Molinaea

Scientific classification
- Kingdom: Plantae
- Clade: Tracheophytes
- Clade: Angiosperms
- Clade: Eudicots
- Clade: Rosids
- Order: Sapindales
- Family: Sapindaceae
- Tribe: Cupanieae
- Genus: Molinaea Comm. ex Juss.

= Molinaea =

Genus of flowering plant

Molinaea is a genus of flowering plants belonging to the family Sapindaceae.

Its native range is the Western Indian Ocean. It is found in Madagascar, Mauritius and Réunion.
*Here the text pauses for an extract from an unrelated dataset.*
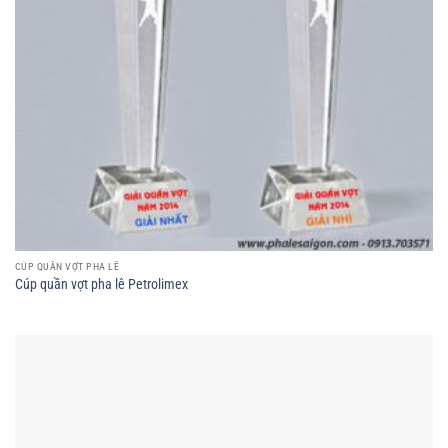
CÚP QUẦN VỢT PHA LÊ
Cúp quần vợt pha lê Petrolimex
The genus name of Molinaea is in honour of Jean Desmoulins, also called Johannes Molinaeus (1530–1622), French doctor and botanist, student of Jacques Daléchamps and Guillaume Rondelet. It was first described and published in Gen. Pl. on page 248 in 1789.

==Known species==
According to Kew:
- Molinaea alternifolia Willd.
- Molinaea andronensis (Baker) Radlk. ex Choux
- Molinaea brevipes Radlk.
- Molinaea laevis Willd.
- Molinaea macrantha Radlk.
- Molinaea retusa Radlk.
- Molinaea sessilifolia Capuron
- Molinaea tolambitou (Cambess.) Radlk.